Ground deformation data collected through continuous GPS and electronic tilt instrumentation showed anomalous inflation beginning approximately eighteen months before the current eruption started, primarily at the eastern and northeastern flanks. By May two thousand twenty-five, the western and southwestern flanks also began showing inflation, indicating edifice-wide pressurization.
On December thirty-first, two thousand twenty-five, forty-seven rockfalls were recorded in a single day — the highest daily total observed throughout two thousand twenty-five. This triggered an Alert Level two declaration on January first, two thousand twenty-six. On January sixth, a collapse of summit material generated a pyroclastic density current traveling less than two kilometers (one point two miles) down the Bonga drainage. Alert Level three was declared on the same day.
Eruption Data
Between January first and February ninth, two thousand twenty-six, the Mayon Volcano Observatory recorded nine thousand nine hundred and forty-one rockfall events, one thousand six hundred and ninety pyroclastic density currents, and one thousand three hundred and forty-six volcanic earthquakes across forty days — an average of nearly two hundred and forty-nine rockfalls per day. By February fifteenth, the total estimated volcanic output reached twenty-three point six four million cubic meters, combining eleven point eight two million cubic meters of lava with an approximately equal volume of volcanic debris.

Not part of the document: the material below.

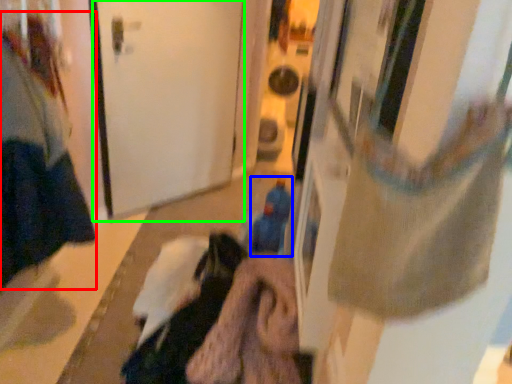 Question: Based on their relative distances, which object is farther from woman (highlighted by a red box)? Choose from toy (highlighted by a blue box) and door (highlighted by a green box).

Choices:
 (A) toy
 (B) door

Answer: (A)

The sulfur dioxide record provides the most direct window into the state of the shallow magmatic system. On February fourth, two thousand twenty-six, SO₂ emissions reached six thousand five hundred and sixty-nine tonnes per day. That was exceeded on March sixth, when PHIVOLCS recorded seven thousand six hundred and thirty-three metric tonnes in a single day — the highest value at this volcano in fifteen years. Sulfur dioxide originates from magma degassing at depth. Each peak represents a pulse of fresh, hot magma entering the shallow system.
As of April twenty-ninth, two thousand twenty-six, lava flows measured three point eight kilometers (two point four miles) in the Basud drainage, three point two kilometers (two miles) in the Bonga drainage, and one point six kilometers (one mile) in the Mi-isi drainage. The Mi-isi flow advanced three hundred meters (nine hundred and eighty-four feet) on April twenty-fourth and twenty-fifth. Daily SO₂ emissions averaged two thousand and eighty-seven tonnes on April twenty-ninth.

Upcoming Risk: Monsoon Season and Lahars
The Philippine monsoon season begins in May and June. Four months of active lava effusion have deposited substantial volumes of unconsolidated volcanic material on steep slopes. Heavy rainfall mobilizes this material into lahars — fast-moving volcanic mudflows capable of traveling far beyond the original lava flow extent and reaching populated areas with minimal warning time. PHIVOLCS has specifically flagged the Mi-isi, Bonga, and Basud drainage channels as priority lahar risk corridors.
Global Significance
Mayon’s current eruption does not create causal links to volcanic activity at other locations along the Pacific Ring of Fire. The March two thousand twenty-six sulfur dioxide plumes were detected by NASA satellites drifting southwest over the Pacific for several hundred kilometers. At regional scales, SO₂ conversion to sulfate aerosols affects atmospheric chemistry and air quality. If Mayon were to escalate to a large-scale explosive phase — not currently indicated but consistent with its historical behavior — stratospheric aerosol injection with potential regional cooling effects would fall within the range of documented consequences from this volcano’s past. That scenario remains speculative at Alert Level Three.